C’est joli sur le papier... 

Non, ça marche vraiment. Et ça va marcher de mieux en mieux. Dans une discipline un peu fragilisée dans un des établissements du GHT, nous envisageons une dynamique de pool entre deux hôpitaux. Cela comprend des process qualité partagés avec les mêmes habitudes et les mêmes gouvernances, ainsi qu’un système de prime. Il ne faut pas rendre cette démarche urticante. Bien sûr, on peut toujours intervenir dans l'urgence mais l’idée, c’est davantage de travailler sur le fond, comme cela a été fait en radiologie avec les plateaux d'imagerie médicale mutualisée (Pimm) à Toulouse. Dans les semaines à venir, cela va permettre de substituer un système fondé sur les intérimaires par une organisation inter établissement au sein du GHT. 

Les salaires, moins élevés que dans le privé, ainsi que la lourdeur du devoir d’assurer la permanence des soins nuisent aujourd’hui à l’attractivité de l’hôpital public. Comment y remédier ?

Nous avons clairement vu au sein des équipes un changement avant/après crise Covid. Il y a eu beaucoup de départs. Il y a une réflexion nationale à laquelle le CHU de Montpellier prend part et je crois que le ministère prend cette question à bras-le-corps. Il faut que l’on discute avec les chefs de service et avec les PH pour ouvrir un projet managérial par pôle et par service. Je suis très ouverte sur la façon d’organiser les temps partiels, les temps partagés, ou celui alloué à d’autres activités, car ce qui est certain c’est que si on ne laisse pas un peu de liberté, les médecins et les personnels soignants vont la chercher ailleurs. On n’est plus dans une perspective de carrière à vie, même si l'hôpital est en mesure de le proposer. Il faut que l’on s’adapte aux plus jeunes. Ce qui restera toujours, c’est la permanence des soins. Nous devrons l’accompagner différemment et le ministère, je le crois, va faire bouger les lignes en la matière.

De quelle manière ?

Financière notamment. Le doublement du montant des gardes reconduit jusqu’à fin août en est une illustration.

Comment envisagez-vous le dialogue avec les cliniques privées ?

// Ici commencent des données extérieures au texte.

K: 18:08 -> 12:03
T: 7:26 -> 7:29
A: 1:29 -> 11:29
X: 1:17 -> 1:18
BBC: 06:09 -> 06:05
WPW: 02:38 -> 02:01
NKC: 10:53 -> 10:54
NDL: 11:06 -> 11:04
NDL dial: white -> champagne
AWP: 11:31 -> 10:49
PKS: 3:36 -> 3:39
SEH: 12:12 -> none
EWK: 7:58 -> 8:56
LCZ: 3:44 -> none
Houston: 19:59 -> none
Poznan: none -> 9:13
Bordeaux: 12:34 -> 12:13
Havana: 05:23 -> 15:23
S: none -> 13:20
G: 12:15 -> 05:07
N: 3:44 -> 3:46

Il n’est pas dans ma nature de perdre mon temps sur des choses stériles. Bien sûr, si je prends des coups je sais les rendre. Mais avec nos partenaires du privé nous pouvons créer des montages pertinents où chacun à sa place dès lors que le projet médical a du sens, que c’est lui qui prime, et qu'ainsi nos équilibres respectifs sont préservés. Je l’ai fait à Toulouse avec la clinique Pasteur où nous avions des surexpertises rares dans le secteur pédiatrique. Nous avons monté un groupement de coopération sanitaire et assuré la permanence des soins ensemble. Dès lors que les équipes médicales se parlent et développent un projet commun où le patient est au cœur de la prise en charge, ce n’est pas à nous, direction, d'ériger des murs.

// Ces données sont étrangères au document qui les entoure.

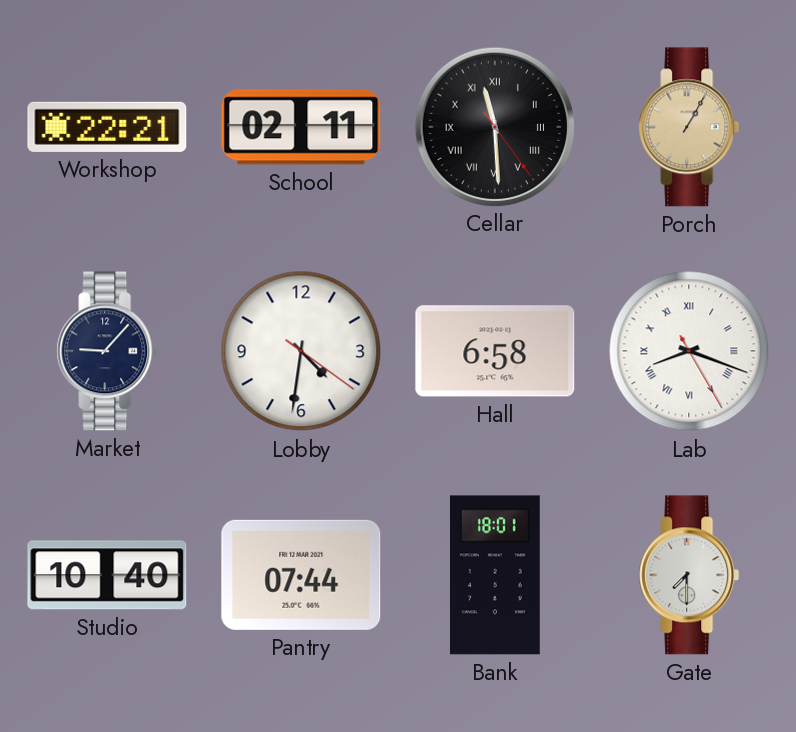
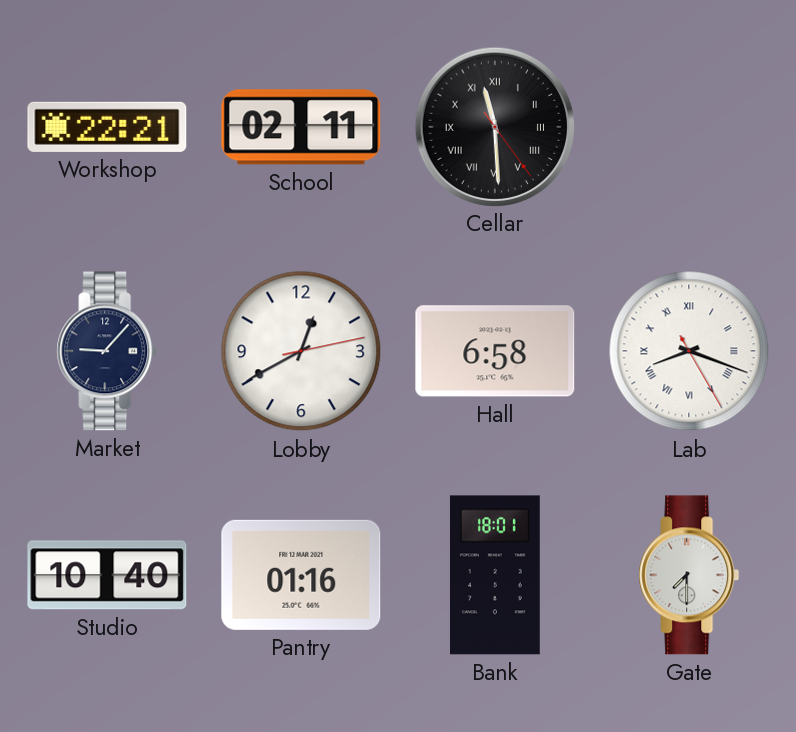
Porch: 1:05 -> none
Lobby: 4:31 -> 12:40
Pantry: 07:44 -> 01:16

Quelle est la priorité de votre mandat ?

C'est de mettre en œuvre le schéma directeur immobilier. Il prévoit dans les 10 à 15 prochaines années de modifier en profondeur les sites que nous connaissons aujourd’hui. Le chantier a commencé avant moi puisque le centre de recherche et d'Innovation en Biologie Santé, qui regroupera 22 équipes dans le futur bâtiment unique de biologie, sera livré fin 2024. Nous devrons nous montrer vigilants sur les dépenses pour répondre au juste besoin de santé publique.

Faut-il recouvrir les fresques des internats que certains jugent dégradantes alors que d’autres leur confèrent une valeur patrimoniale ?

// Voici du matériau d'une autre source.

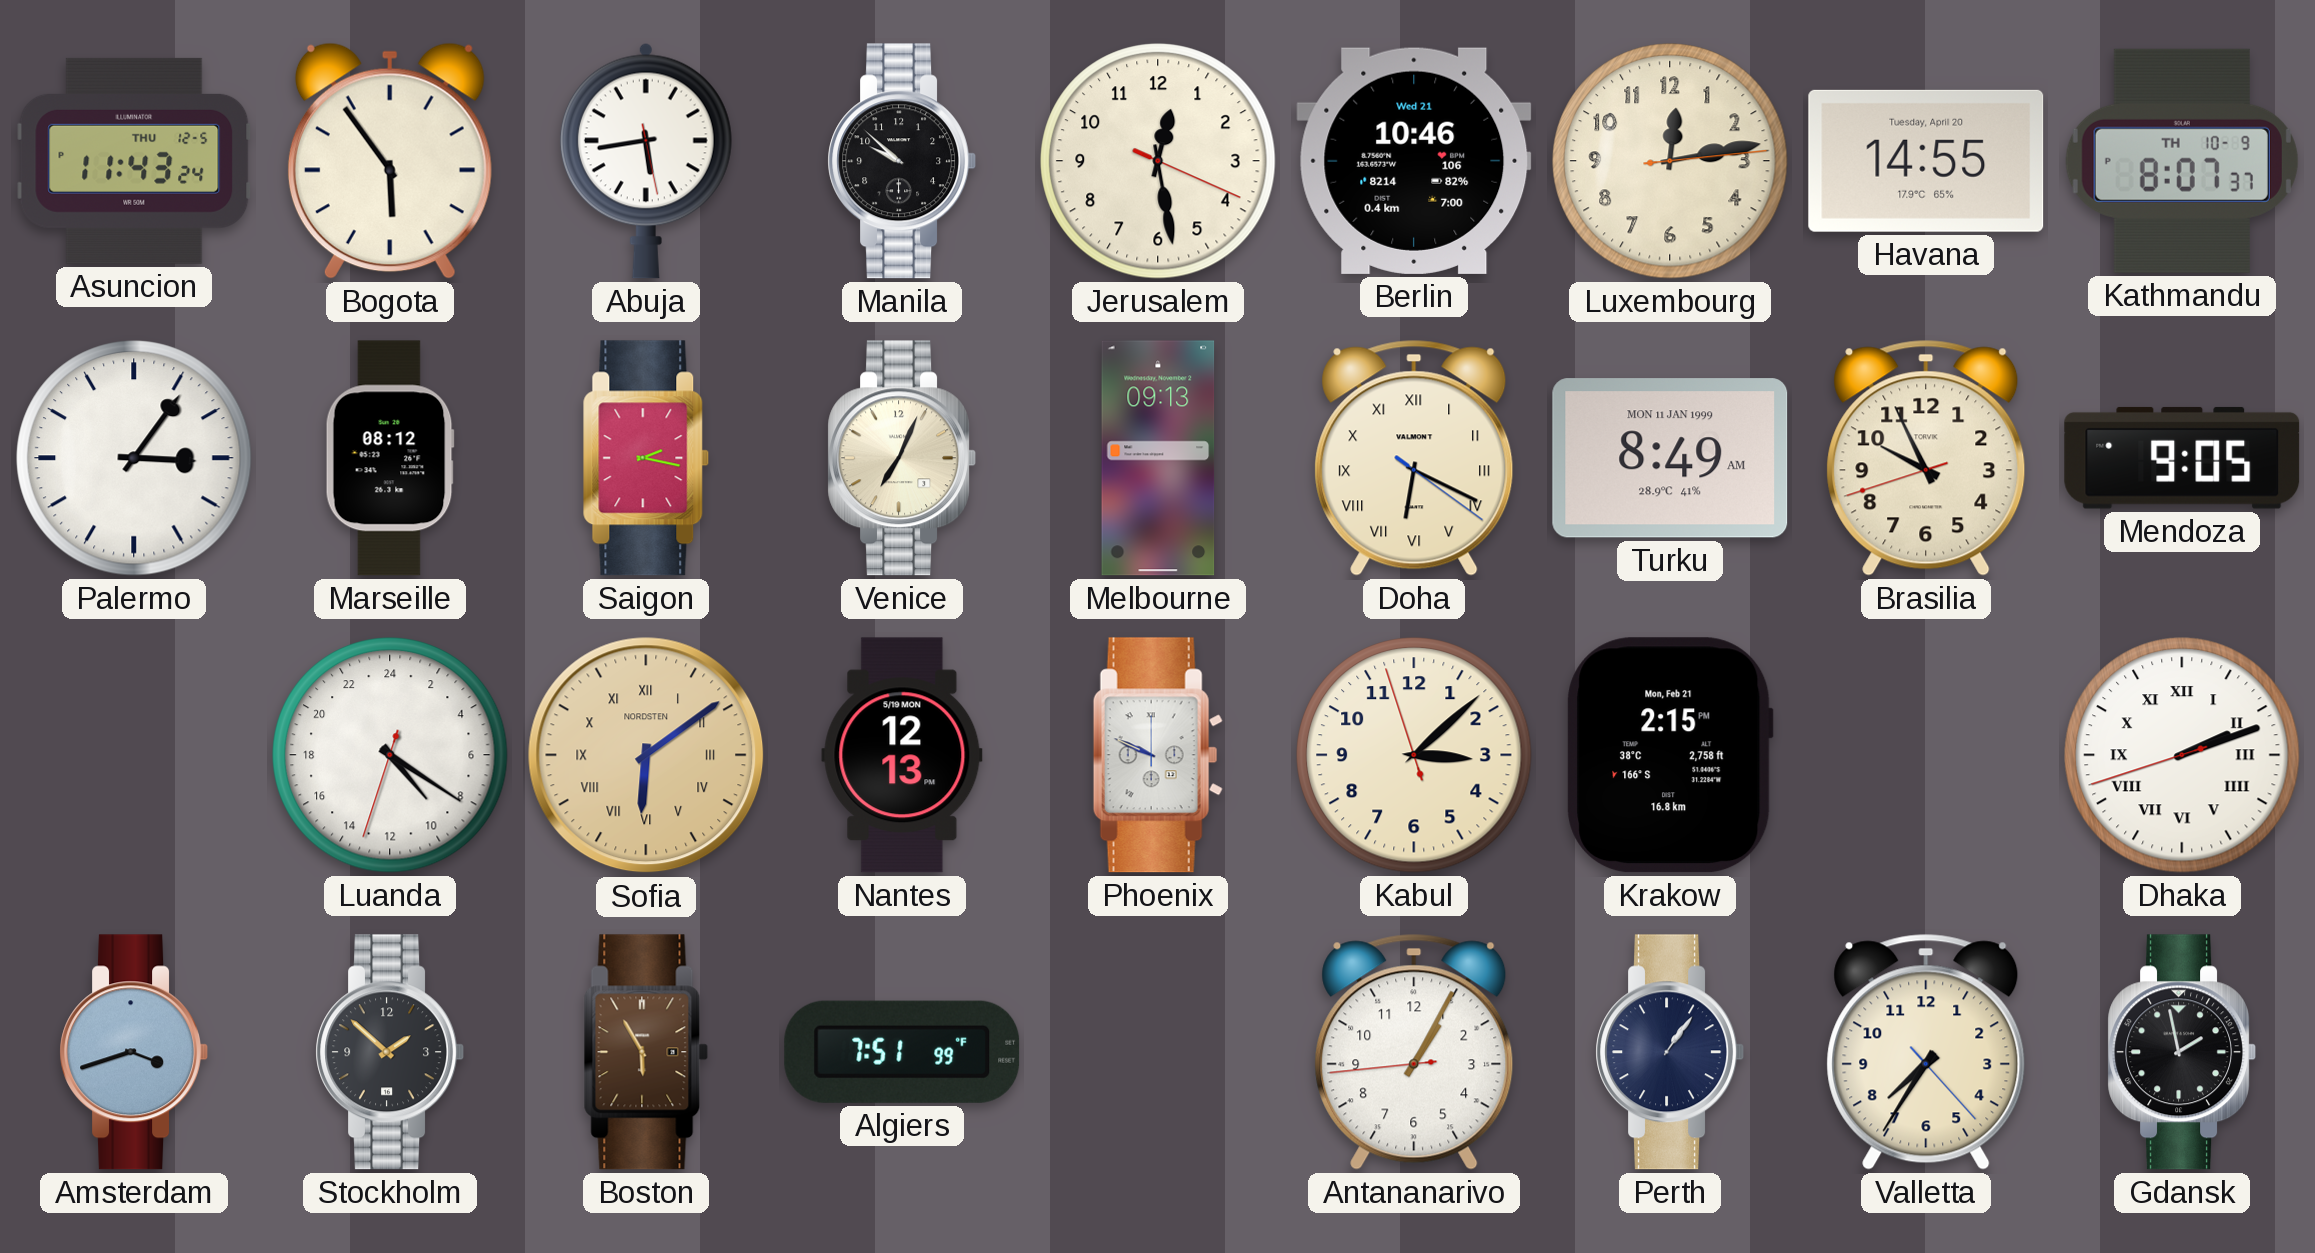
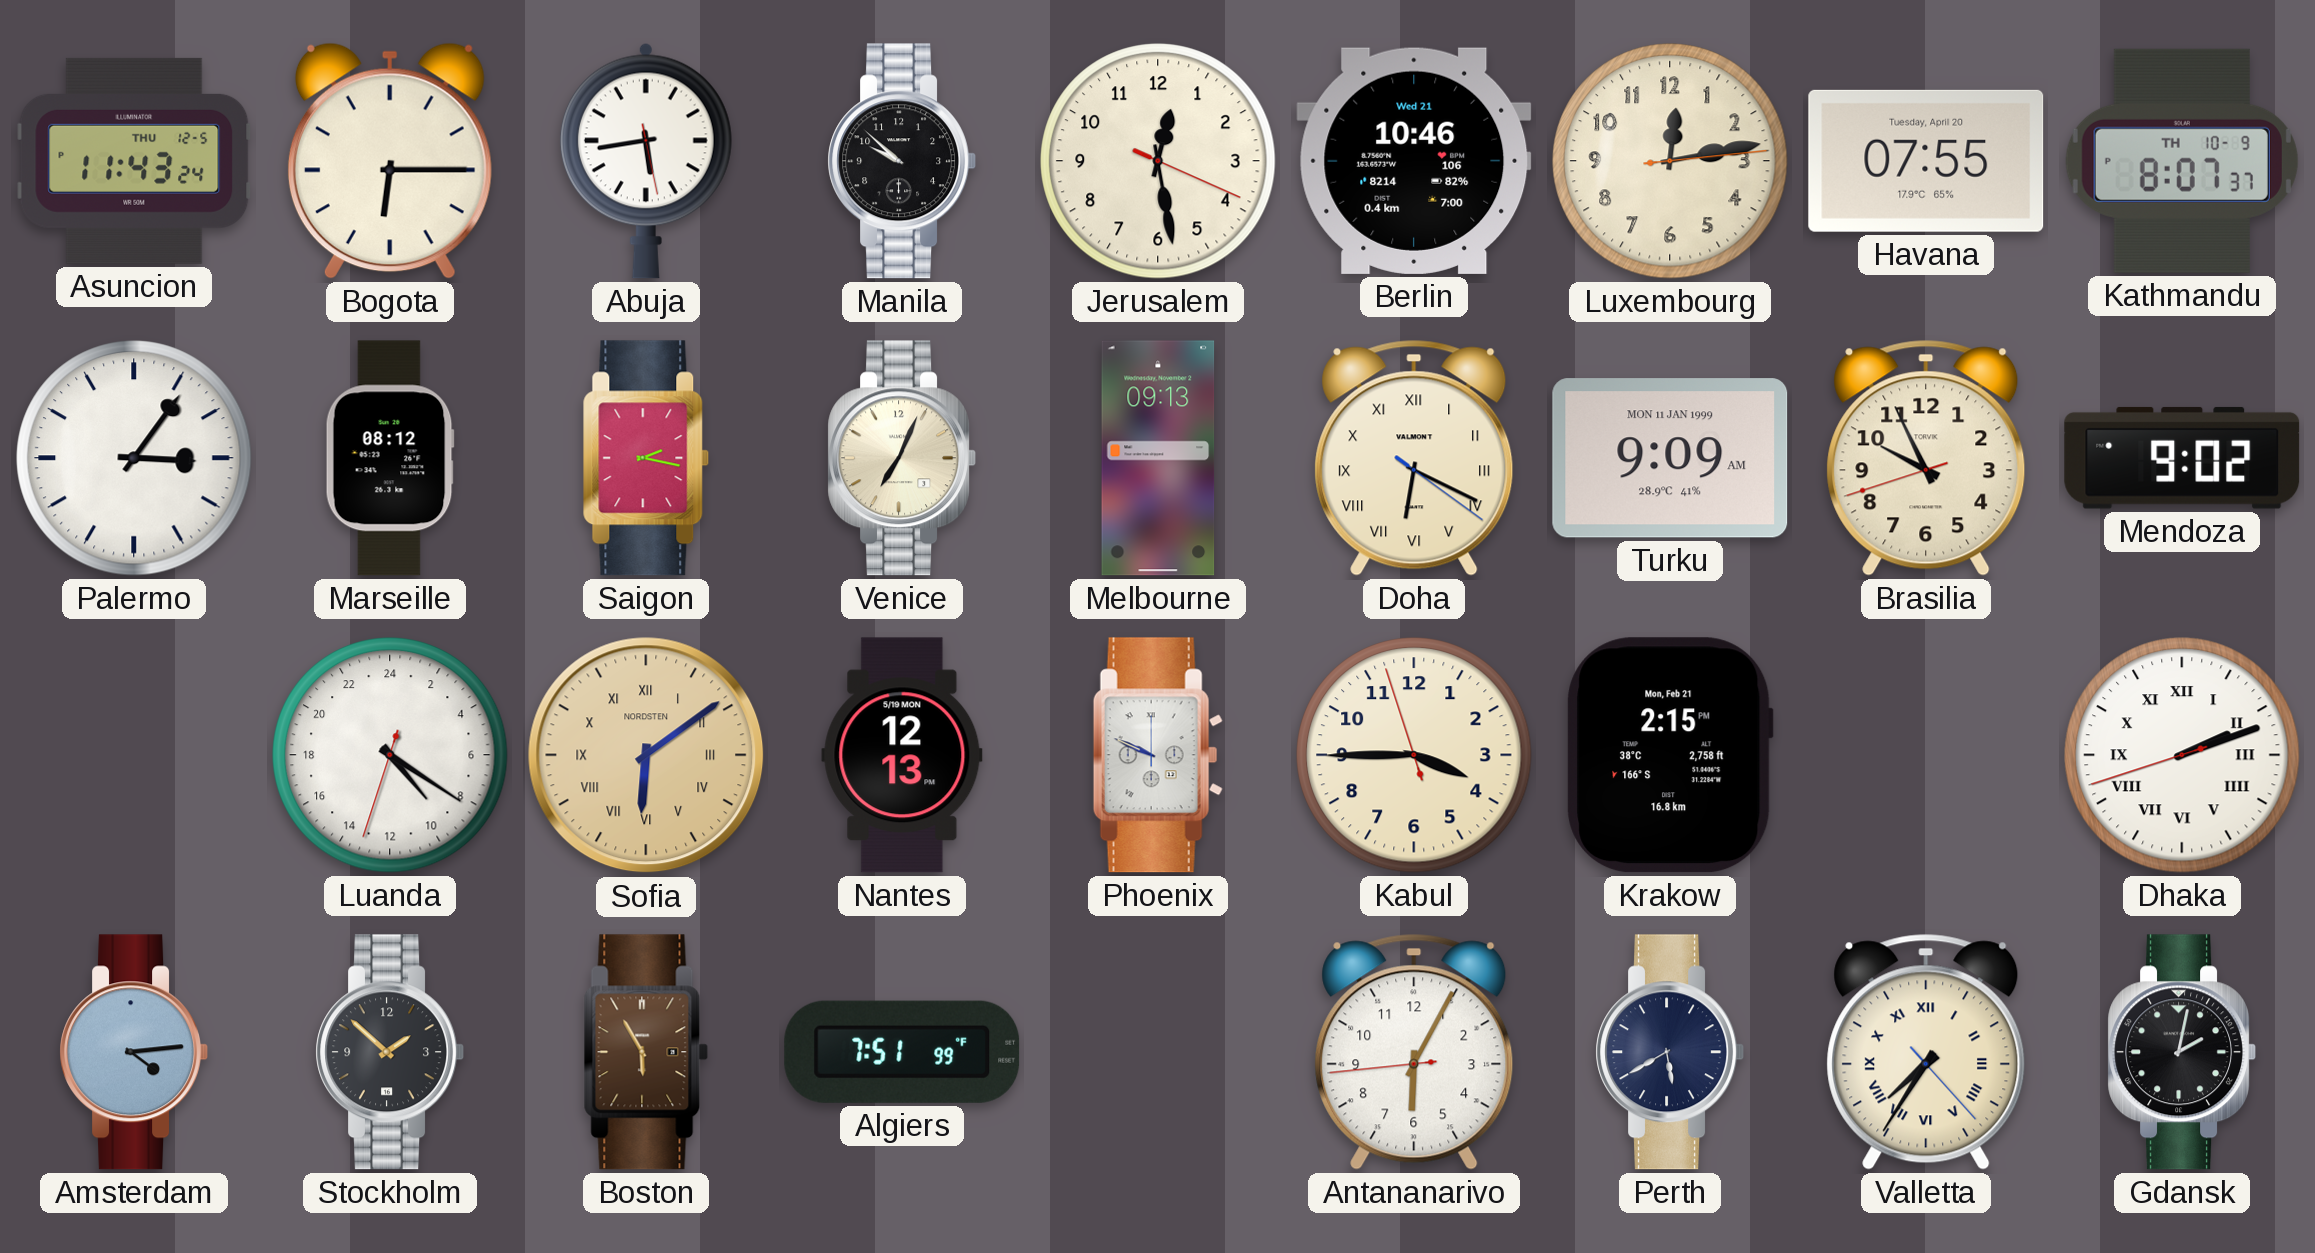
Bogota: 5:54 -> 6:15
Havana: 14:55 -> 07:55
Turku: 8:49 -> 9:09
Mendoza: 9:05 -> 9:02
Kabul: 3:07 -> 3:44
Amsterdam: 3:42 -> 4:14
Antananarivo: 1:04 -> 6:04
Perth: 1:06 -> 5:40
Valletta numerals: Arabic -> Roman
Gdansk: 1:58 -> 2:02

Voyez que dans mon bureau, j’aime les tableaux anciens. Les fresques sont au sein des internats. Un groupe pluridisciplinaire, composé notamment d’un sociologue et d’un juriste, se penche sur le sujet avec les internes pour savoir si c’est de l’art, une mémoire carabine ou autre chose. Les bonnes ou mauvaises langues disent que je figure sur la fresque de Toulouse. En tout cas, je n’ai pas d’a priori et je préfère laisser les acteurs décider.

Quels sont vos rapports avec le CHU de Nîmes alors que votre établissement partage avec lui la même faculté de médecine ?

Avant même d’être nommée, c’est-à-dire au moment de ma candidature à Montpellier, j'ai appelé Nicolas Best, le directeur général du CHU de Nîmes, pour qu’avant même d'être éventuellement retenue, nous puissions établir ensemble une culture de collaboration qui perdure.